● **Data**
╔══

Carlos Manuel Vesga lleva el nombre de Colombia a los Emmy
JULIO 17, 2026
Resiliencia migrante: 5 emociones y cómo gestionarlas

╚══

● **What this task involves**
Output all of the data exactly.

● **Response for this exercise**
Carlos Manuel Vesga lleva el nombre de Colombia a los Emmy
JULIO 17, 2026
Resiliencia migrante: 5 emociones y cómo gestionarlas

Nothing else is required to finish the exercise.